In love and war

Atonement

Keira Knightley discovers the headquarters of DangerMouse, the world’s greatest secret agent.

Keira Knightley discovers the headquarters of DangerMouse, the world’s greatest secret agent.

Rated 5.0

Atonement is so good, and so engrossing, some viewers may not even notice that right smack in the middle, director Joe Wright pulls off an astonishing technical tour de force. Wright’s camera follows Robbie Turner (James McAvoy), the male member of the film’s trio of central characters, as he stumbles dazed and feverish around the beach at Dunkirk in the midst of the chaotic British evacuation in 1940. In one amazingly long, unbroken shot, Robbie wanders among the remnants of a shattered and panicky army as it cowers in a sort of frenzy, destroying equipment and shooting horses that must be left behind, desperate to get off the beach before Hitler’s Wehrmacht can deliver the crushing blow. The “miracle of Dunkirk,” when over 300,000 French and British soldiers were successfully evacuated from the continent, became a silver-lining morale-booster for the Allies, but Wright’s astonishing long take (it seems to run more than five minutes) gives us a gut-level view of what a horrifying and near-run thing it was. It’s a scene that will be studied in film classes for decades.

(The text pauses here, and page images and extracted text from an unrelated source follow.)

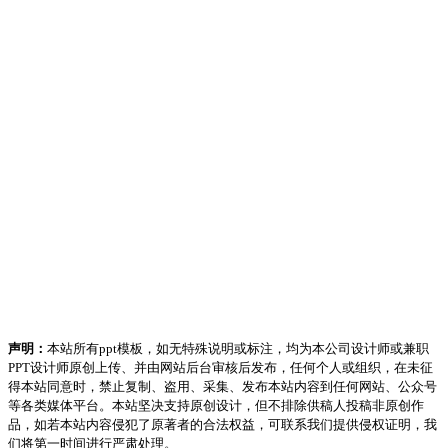
声明：
本站所有ppt模板，如无特殊说明或标注，均为本公司设计师或兼职
PPT设计师原创上传、并由网站后台审核后发布，任何个人或组织，在未征
得本站同意时，禁止复制、盗用、采集、发布本站内容到任何网站、公众号
等各类媒体平台。本站坚决支持原创设计，但不排除供稿人投稿非原创作
品，如若本站内容侵犯了原著者的合法权益，可联系我们提供侵权证明，我
们将第一时间进行严肃处理。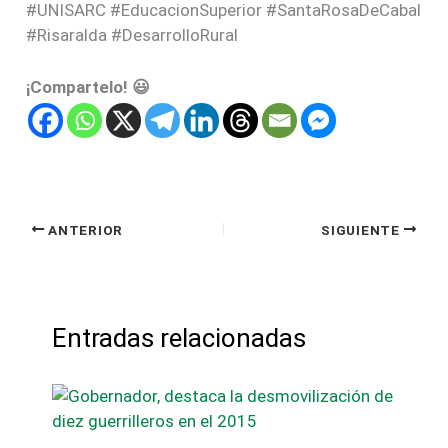
#UNISARC #EducacionSuperior #SantaRosaDeCabal
#Risaralda #DesarrolloRural
¡Compartelo! 😃
ANTERIOR
SIGUIENTE
Entradas relacionadas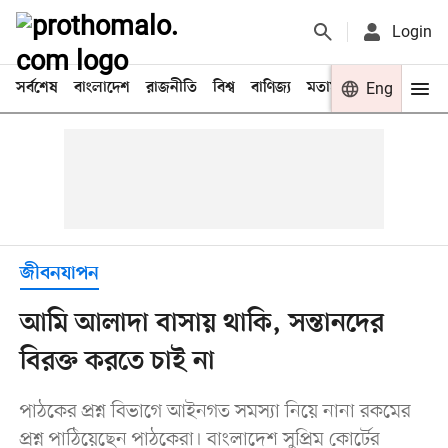
Login
সর্বশেষ
বাংলাদেশ
রাজনীতি
বিশ্ব
বাণিজ্য
মতামত
খেলা
Eng
বিনো
জীবনযাপন
আমি আলাদা বাসায় থাকি, সন্তানদের
বিরক্ত করতে চাই না
পাঠকের প্রশ্ন বিভাগে আইনগত সমস্যা নিয়ে নানা রকমের
প্রশ্ন পাঠিয়েছেন পাঠকেরা। বাংলাদেশ সুপ্রিম কোর্টের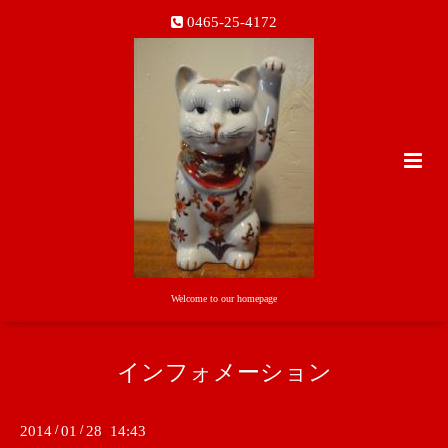
0465-25-4172
Welcome to our homepage
インフォメーション
2014
/
01
/
28 14:43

Long before that, though, Wright and his writer Christopher Hampton (adapting Ian McEwan’s novel) have hooked us on the problems of three little people in this crazy world. The movie opens five years earlier, on the hottest day of a long and sultry summer, at the country estate of the wealthy Tallis family. Thirteen-year-old Briony Tallis (Saoirse Ronan), a primly precocious girl with dreams of becoming a writer, has completed a seven-page play to be performed by her three cousins (sheltering with Briony’s family from their parents’ ugly divorce) in honor of her brother Leon (Patrick Kennedy), due up from London that day with his friend Paul Marshall (Benedict Cumberbatch).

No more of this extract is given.